Acid League Turns Drinking Vinegar Into A Whole Lifestyle

The biggest benefit of drinking vinegar isn't that it improves your health, it's that you'll look cool doing it.

Welcome to Like A Virgin, a new column in which we'll recommend a different zero-ABV drink each week. They're not "near beers," they're not "mocktails"—they're delicious beverages that anyone and everyone should try at least once. Got an idea for a future Like A Virgin column? Email us at

Ever since I took a silly joke too far and became a vinegar-sipping dandy, I'd been on the hunt for bespoke vinegars that are befitting of a sophisticated lady such as myself. Enter Acid League, a company that takes vinegar so seriously that it's more than a liquid—it's a lifestyle. Its website declares that Acid League is "culinary creativity and design," "experimentation and collaboration," and "science and art," all happening at the same time. It is as much about vinegar culture as it is vinegar cultures, and instead of a traditional sales catalog, Acid League has a $15 magazine "where science, culinary creativity, art, and design live side by side." This is the exactly the sort of highfalutin acetic acid experience that a woman of my stature deserves!

How to use vinegar in beverages

Vinegar's sharp acidity can make some serious fireworks happen in beverages, jolting your palate into full attention the same way sour citrus does. However, this isn't a perfect comparison. Vinegar is about twice as potent as lemons or limes, so if you're replacing citrus with vinegar in a summery drink, you'll need less of it than you think. If you're just starting to dabble in #VinegarLyfe, remember to scale any beverage recipe accordingly.

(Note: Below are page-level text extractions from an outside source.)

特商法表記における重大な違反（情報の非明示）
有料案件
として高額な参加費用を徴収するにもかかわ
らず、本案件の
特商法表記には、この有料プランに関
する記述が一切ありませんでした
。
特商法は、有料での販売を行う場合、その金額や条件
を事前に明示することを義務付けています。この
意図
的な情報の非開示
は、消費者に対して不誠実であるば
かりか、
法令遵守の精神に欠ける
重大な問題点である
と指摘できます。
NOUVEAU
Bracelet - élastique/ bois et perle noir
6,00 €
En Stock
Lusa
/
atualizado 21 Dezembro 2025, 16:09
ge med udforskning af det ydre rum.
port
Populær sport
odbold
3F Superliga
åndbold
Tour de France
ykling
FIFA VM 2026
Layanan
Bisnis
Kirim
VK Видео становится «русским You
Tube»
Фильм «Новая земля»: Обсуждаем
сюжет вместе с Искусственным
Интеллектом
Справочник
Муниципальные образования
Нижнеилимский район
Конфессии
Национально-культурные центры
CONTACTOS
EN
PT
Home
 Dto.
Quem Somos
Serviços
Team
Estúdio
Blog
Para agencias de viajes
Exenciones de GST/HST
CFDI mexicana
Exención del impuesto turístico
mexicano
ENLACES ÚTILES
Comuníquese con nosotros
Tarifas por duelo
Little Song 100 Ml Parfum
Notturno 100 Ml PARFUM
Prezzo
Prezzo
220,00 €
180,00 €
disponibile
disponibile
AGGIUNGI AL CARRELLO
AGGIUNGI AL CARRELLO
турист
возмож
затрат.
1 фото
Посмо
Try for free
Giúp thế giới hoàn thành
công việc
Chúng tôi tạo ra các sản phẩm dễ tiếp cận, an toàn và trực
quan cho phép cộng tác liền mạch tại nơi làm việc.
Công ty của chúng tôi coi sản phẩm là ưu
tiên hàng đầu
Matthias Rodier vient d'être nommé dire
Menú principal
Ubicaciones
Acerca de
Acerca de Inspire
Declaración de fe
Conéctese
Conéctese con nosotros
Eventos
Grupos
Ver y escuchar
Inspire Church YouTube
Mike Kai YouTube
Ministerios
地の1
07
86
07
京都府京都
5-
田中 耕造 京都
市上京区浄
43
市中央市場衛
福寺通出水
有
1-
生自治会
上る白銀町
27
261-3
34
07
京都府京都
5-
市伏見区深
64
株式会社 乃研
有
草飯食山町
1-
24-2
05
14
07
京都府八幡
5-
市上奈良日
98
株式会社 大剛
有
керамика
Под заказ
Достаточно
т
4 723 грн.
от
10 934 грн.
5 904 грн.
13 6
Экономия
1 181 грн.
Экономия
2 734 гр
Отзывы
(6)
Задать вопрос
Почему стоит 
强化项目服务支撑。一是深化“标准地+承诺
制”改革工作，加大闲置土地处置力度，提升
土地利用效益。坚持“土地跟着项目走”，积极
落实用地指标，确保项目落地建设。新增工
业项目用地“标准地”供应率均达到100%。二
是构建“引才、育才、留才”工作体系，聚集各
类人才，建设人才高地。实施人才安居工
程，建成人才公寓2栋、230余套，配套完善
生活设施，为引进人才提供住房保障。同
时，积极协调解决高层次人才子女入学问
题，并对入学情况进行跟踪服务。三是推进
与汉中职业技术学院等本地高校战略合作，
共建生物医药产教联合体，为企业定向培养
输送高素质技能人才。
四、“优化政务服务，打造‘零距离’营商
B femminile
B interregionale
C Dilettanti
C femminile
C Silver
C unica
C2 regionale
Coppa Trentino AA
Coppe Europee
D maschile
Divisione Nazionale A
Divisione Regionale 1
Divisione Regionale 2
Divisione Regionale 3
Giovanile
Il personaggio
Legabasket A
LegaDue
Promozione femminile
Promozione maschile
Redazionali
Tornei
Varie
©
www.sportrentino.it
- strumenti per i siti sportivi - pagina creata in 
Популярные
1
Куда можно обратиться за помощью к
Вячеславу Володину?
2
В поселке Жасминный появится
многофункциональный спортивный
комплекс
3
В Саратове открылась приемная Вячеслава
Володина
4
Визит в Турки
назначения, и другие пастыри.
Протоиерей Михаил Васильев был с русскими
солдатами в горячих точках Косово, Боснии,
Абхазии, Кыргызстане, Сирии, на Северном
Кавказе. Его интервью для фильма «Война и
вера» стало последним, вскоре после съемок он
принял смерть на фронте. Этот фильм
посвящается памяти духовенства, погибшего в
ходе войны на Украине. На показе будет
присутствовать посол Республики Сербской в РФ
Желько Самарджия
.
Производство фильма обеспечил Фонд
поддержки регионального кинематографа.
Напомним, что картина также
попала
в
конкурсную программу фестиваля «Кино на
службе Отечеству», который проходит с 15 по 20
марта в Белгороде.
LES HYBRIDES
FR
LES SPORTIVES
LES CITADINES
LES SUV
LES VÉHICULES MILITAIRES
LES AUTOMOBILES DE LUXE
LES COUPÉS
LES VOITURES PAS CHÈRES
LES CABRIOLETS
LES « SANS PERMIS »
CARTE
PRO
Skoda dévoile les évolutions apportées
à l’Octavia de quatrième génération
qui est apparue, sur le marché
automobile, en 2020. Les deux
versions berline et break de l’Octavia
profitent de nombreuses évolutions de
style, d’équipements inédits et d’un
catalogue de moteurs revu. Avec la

The best vinegars for drinking

While pretty much any lemon or lime is fit for juicing, you need to be more persnickety about quality when buying a vinegar, because most vinegars on store shelves are not fit for drinking. Acid League vinegar runs $15 a bottle, and while that might be too pricey to use for poaching eggs or scrubbing grout, as a bar ingredient, it's worth every penny.


Why should you add vinegar to your home bar

The last thing you need to remember also happens to be the very thing that makes the vinegar lifestyle so seductive in the first place: whereas citrus has its limits, vinegar can deliver a seemingly incalculable number of different flavors along with its acidic punch. One night I decided to treat myself to a mock whiskey sour made with Lyre's American Malt, agave, and Acid League's Smoked Malt Vinegar, and it was sublime. I made it the next night with Meyer Lemon Honey Vinegar, and the next with Apple Cider Maple Vinegar, and each time it tasted like a completely different drink. Modern vinegar culture has opened my eyes to an entire multiverse of vinegar-based whiskey sours yet to be discovered.


Outside of the occasional sultry nightcap, I've like keeping things simple with Acid League vinegar, adding a small splash to seltzer so that I can really appreciate the myriad of flavors that accompany the sharp bite. (Mango Jalapeno Vinegar and lemon-lime seltzer is a personal favorite.) If you're already a full-blown member of high vinegar society with a fancy mocktail recipe all your own, tell me all about it in the comments! I've got a home bar stocked with Acid League, and I'm ready to fully immerse myself in as much vinegar culture as my taste buds can handle.

Vinegar Mock Whiskey Sour

  • 2 oz. non-alcoholic whiskey alternative, like Lyre's or Ritual
  • 1/2 oz. high quality vinegar, like Acid League
  • 3/4 oz. agave or simple syrup
  • Add everything to a cocktail shaker full of ice. Shake vigorously for 10-15 seconds until the outside of the shaker is cold, strain into a rocks glass, and enjoy.